Inside the plane the scene suddenly becomes as chaotic as in the rice fields below. As it maneuvers for another pass an explosion rips a hole in the right wing sending bits of hot searing metal in all directions. The pilot struggles with the aircraft as loadmaster Airman First Class John Levitow helps severely injured fellow soldiers. He’s been hit by more than 40 pieces of shrapnel piercing the fuselage and lodging in his back and legs.
The plane flies at a slant, wobbling side to side. Airman Levitow drags one of the gunners away from the open door. Moments earlier the gunner was preparing to drop a flare, a three-foot long, 27-pound tube. The flare’s 20-second fuse ignites, the smoldering tube flops about, rolling around on the floor in the back of the aircraft amid thousands of unspent rounds of ammunition.

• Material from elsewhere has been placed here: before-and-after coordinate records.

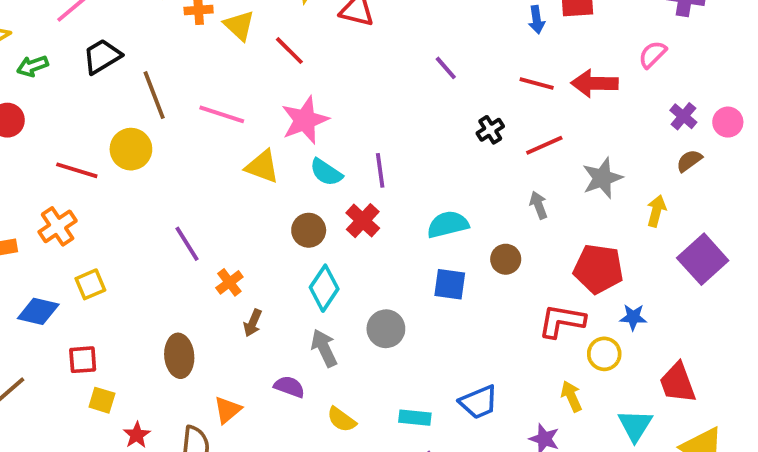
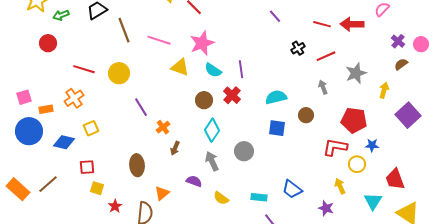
yellow circle: (131, 149) -> (119, 73), moved
blue trapezoid: (479, 402) -> (292, 189), turned 60

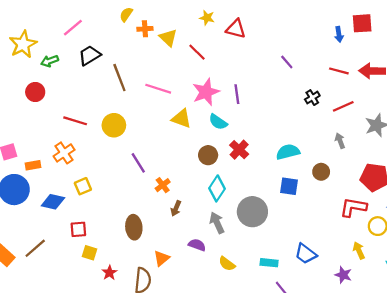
purple line: (241, 69) -> (237, 94), moved
gray circle: (244, 151) -> (252, 212), size x1.4

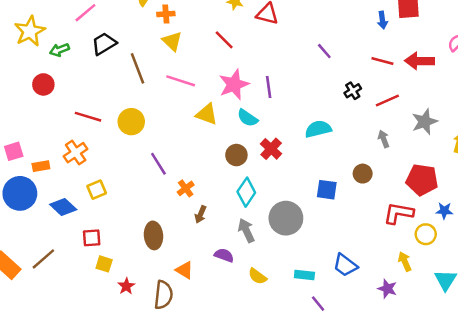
yellow triangle: (168, 38) -> (172, 41), moved
cyan semicircle: (288, 152) -> (318, 129), moved
blue diamond: (53, 202) -> (63, 207), turned 30
orange triangle: (162, 258) -> (184, 270), turned -49

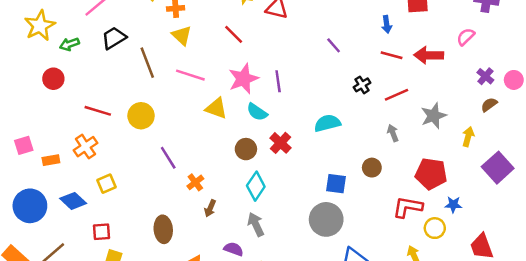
blue arrow: (382, 20) -> (387, 24), moved
blue circle: (20, 193) -> (30, 206), moved
gray circle: (286, 218) -> (326, 219), moved

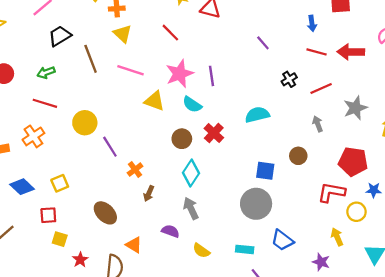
green arrow: (69, 44) -> (46, 72), moved
yellow circle: (141, 116) -> (85, 123), moved
yellow square: (106, 184) -> (60, 183), moved
brown ellipse: (163, 229) -> (105, 213), turned -40

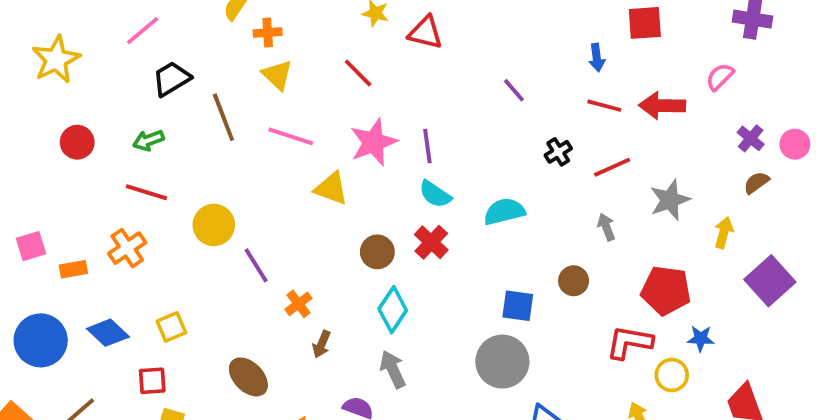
cyan semicircle: (192, 104) -> (435, 194), moved

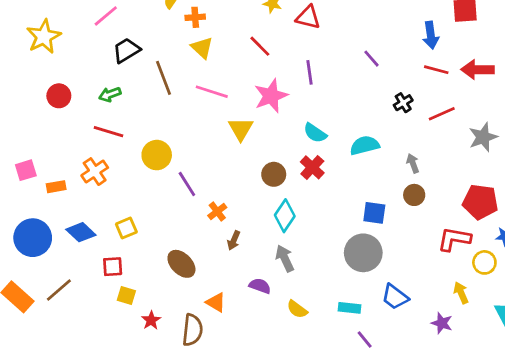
blue arrow: (597, 58) -> (431, 35), size x1.4
purple line: (427, 146) -> (310, 72), moved
yellow triangle: (331, 188) -> (241, 129), turned 40
gray arrow: (606, 227) -> (413, 163), moved

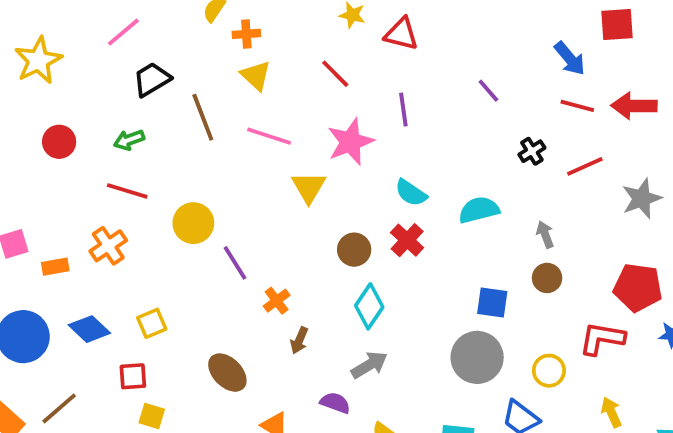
blue arrow: (431, 35) -> (570, 59), turned -32
gray arrow: (285, 258) -> (369, 365), turned 84
yellow circle: (484, 262) -> (549, 371), moved

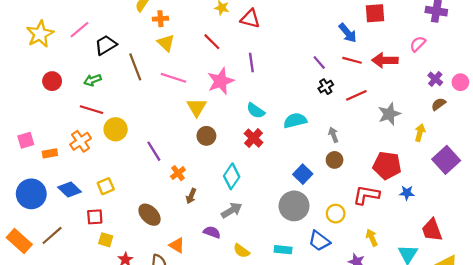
pink line: (123, 32) -> (79, 30), moved
purple line: (488, 91) -> (319, 62), moved
yellow circle: (193, 223) -> (116, 129), moved
brown circle: (354, 250) -> (206, 136), moved
blue square: (492, 303) -> (303, 174), turned 36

Trailing blood, no feeling in one leg, Levitow tries to retrieve the flare before it sets off the ammo. He knows the firestorm will shred the aircraft and knock it from the sky. In all three attempts to capture the threatening flare, it slips from his slick, bloody hands. His last chance, Levitow leaps on top of it and flips it out the open door. A second later it illuminates the battlefield below.
This is his 181st mission and Airman Levitow will complete 20 more before his service in Vietnam is complete.
Now it’s January 1998. Out of the doors of Boeing Aircraft Company’s Building 54 at Long Beach Airport rolls a military C-17 Globemaster christened, “The Spirit of Sgt. John L. Levitow”.
An airplane named Levitow. Charles Lindberg’s plane is “Spirit of St. Louis”. Icelandair names their fleet after volcanoes. The U.S. Air Force names theirs after heroes.
John Levitow: the lowest ranking enlisted man to receive the Congressional Medal of Honor for the highest act of valor. The citation reads, “He saved the aircraft and the entire crew from certain death and destruction.”